Oil Falls as Middle East Tensions Recede


NEW YORK, Sept 16 (Reuters) - Global oil prices fell on Monday after U.S. and Russian officials reached a weekend deal to strip Syria of chemical weapons, easing investor worries.

Also pressuring oil prices, Iran's new atomic energy chief said his country wants to settle a decade-old nuclear dispute with the West.

"The market is clearly taking out the risk premium it had afforded to the potential of military action" on Syria, said Andy Lebow, vice president at Jefferies Bache in New York. He also cited Iran's softer tone as a factor pulling Brent down.

U.S. President Barack Obama said he would retain the military option if Damascus fails to follow a U.N. disarmament plan drawn up by Washington and Moscow.
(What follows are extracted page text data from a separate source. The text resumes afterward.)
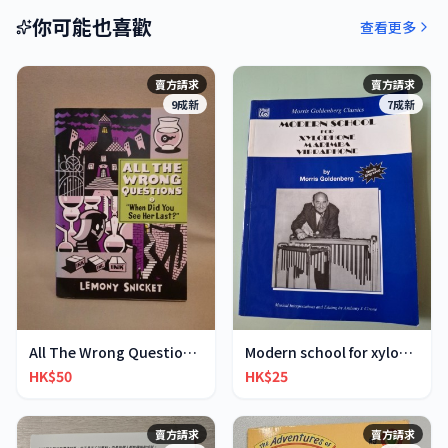
你可能也喜歡
查看更多
賣方請求
賣方請求
9成新
7成新
All The Wrong Questions 2: "When Did You See Her L
Modern school for xylophone marimba vibraphone
HK$50
HK$25
賣方請求
賣方請求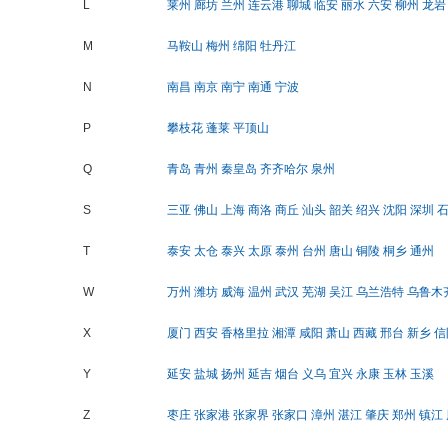
L
莱州
廊坊
兰州
连云港
聊城
临安
丽水
六安
柳州
龙岩
M
马鞍山
梅州
绵阳
牡丹江
N
南昌
南京
南宁
南通
宁波
P
攀枝花
蓬莱
平顶山
Q
青岛
青州
秦皇岛
齐齐哈尔
泉州
S
三亚
佛山
上海
商洛
商丘
汕头
韶关
绍兴
沈阳
深圳
T
泰安
太仓
泰兴
太原
泰州
台州
唐山
铜陵
桐乡
通州
W
万州
潍坊
威海
温州
武汉
芜湖
吴江
乌兰浩特
乌鲁木
X
厦门
西安
香格里拉
湘潭
咸阳
萧山
西藏
邢台
新乡
信
Y
延安
盐城
扬州
延吉
烟台
义乌
宜兴
永康
玉林
玉溪
Z
枣庄
张家港
张家界
张家口
漳州
湛江
肇庆
郑州
镇江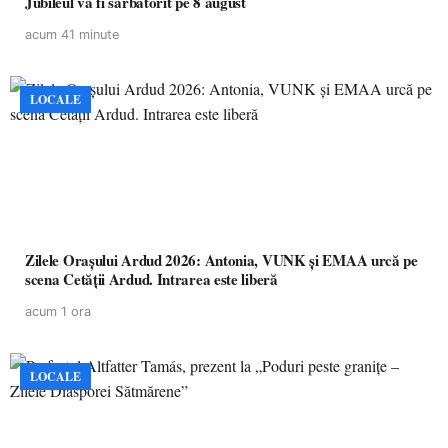
Jubileul va fi sărbătorit pe 8 august
acum 41 minute
LOCALE
Zilele Orașului Ardud 2026: Antonia, VUNK și EMAA urcă pe
scena Cetății Ardud. Intrarea este liberă
acum 1 ora
LOCALE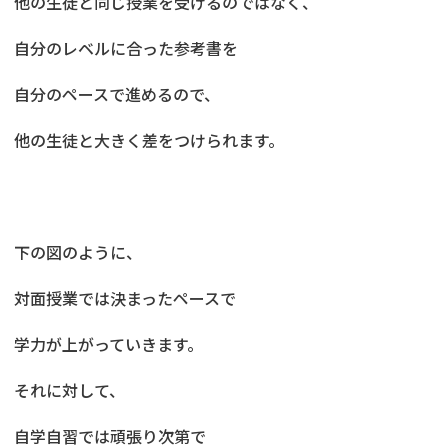
他の生徒と同じ授業を受けるのではなく、
自分のレベルに合った参考書を
自分のペースで進めるので、
他の生徒と大きく差をつけられます。
下の図のように、
対面授業では決まったペースで
学力が上がっていきます。
それに対して、
自学自習では頑張り次第で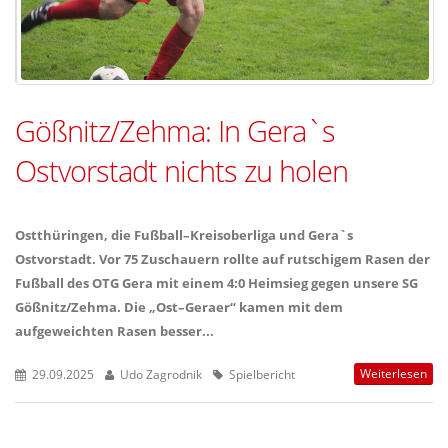
Gößnitz/Zehma: In Gera`s
Ostvorstadt nichts zu holen
Ostthüringen, die Fußball–Kreisoberliga und Gera`s
Ostvorstadt. Vor 75 Zuschauern rollte auf rutschigem Rasen der
Fußball des OTG Gera mit einem 4:0 Heimsieg gegen unsere SG
Gößnitz/Zehma. Die „Ost–Geraer“ kamen mit dem
aufgeweichten Rasen besser...
Weiterlesen
29.09.2025
Udo Zagrodnik
Spielbericht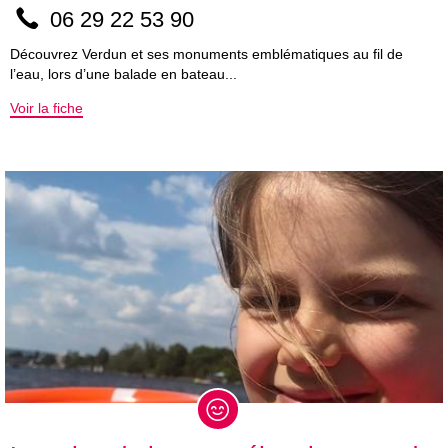
06 29 22 53 90
Découvrez Verdun et ses monuments emblématiques au fil de
l’eau, lors d’une balade en bateau...
Voir la fiche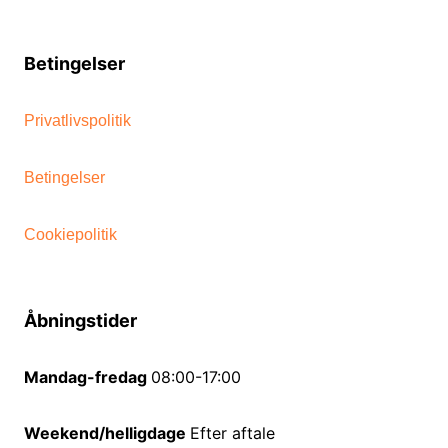
Betingelser
Privatlivspolitik
Betingelser
Cookiepolitik
Åbningstider
Mandag-fredag
08:00-17:00
Weekend/helligdage
Efter aftale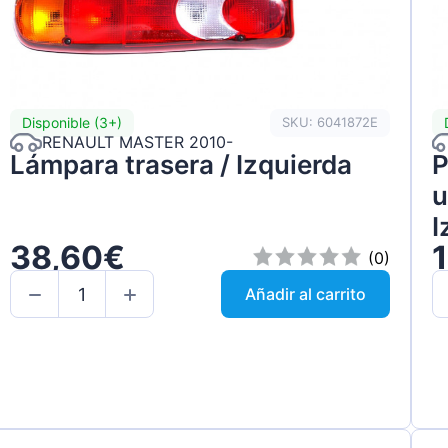
Disponible (3+)
SKU: 6041872E
RENAULT MASTER 2010-
Lámpara trasera / Izquierda
P
u
I
38,60€
(0)
Añadir al carrito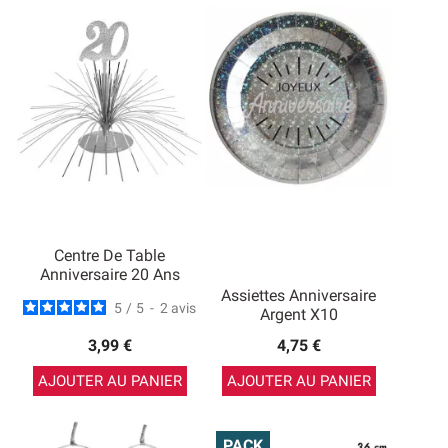
Centre De Table
Anniversaire 20 Ans
Assiettes Anniversaire
5
/
5
-
2
avis
Argent X10
3,99 €
4,75 €
AJOUTER AU PANIER
AJOUTER AU PANIER
PACK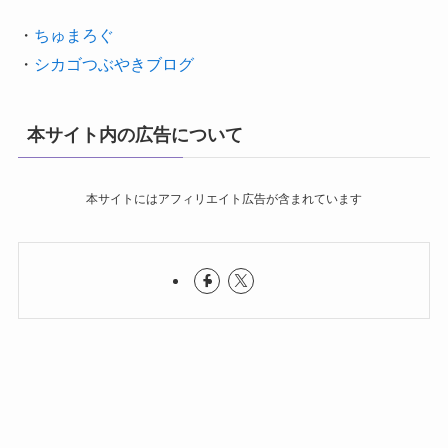
・
ちゅまろぐ
・
シカゴつぶやきブログ
本サイト内の広告について
本サイトにはアフィリエイト広告が含まれています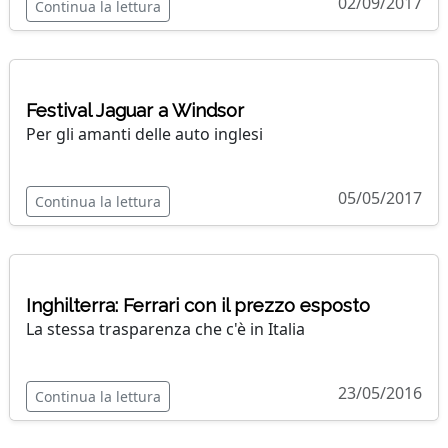
02/09/2017
Continua la lettura
Festival Jaguar a Windsor
Per gli amanti delle auto inglesi
05/05/2017
Continua la lettura
Inghilterra: Ferrari con il prezzo esposto
La stessa trasparenza che c'è in Italia
23/05/2016
Continua la lettura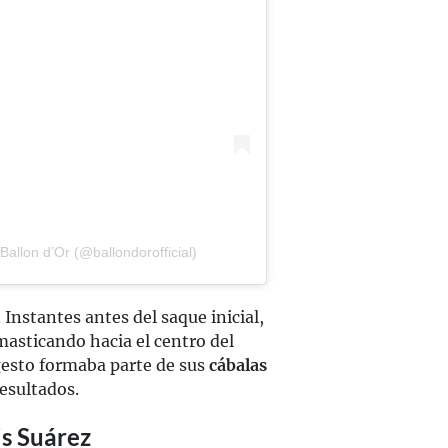
allon d’Or (@ballondorofficial)
 Instantes antes del saque inicial,
masticando hacia el centro del
gesto formaba parte de sus
cábalas
resultados.
is Suárez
On Sunday, Syrian warplanes and artillery bombarded rebel suburbs of the capital.

Brent crude has fallen by $7 from the six-month high of $117.34 a barrel reached in late August on worries about a possible U.S. military strike against Syria and on unrest in Libya that has reduced production there to a post-war low of 150,000 barrels per day.

Brent crude for delivery in November fell by $1.63 to settle at $110.07 a barrel, paring losses after losing nearly $3 to hit $108.73, its weakest level since Aug. 12.

Brent closed below its 50-day moving average of $110.31, the first time it had done so since early July.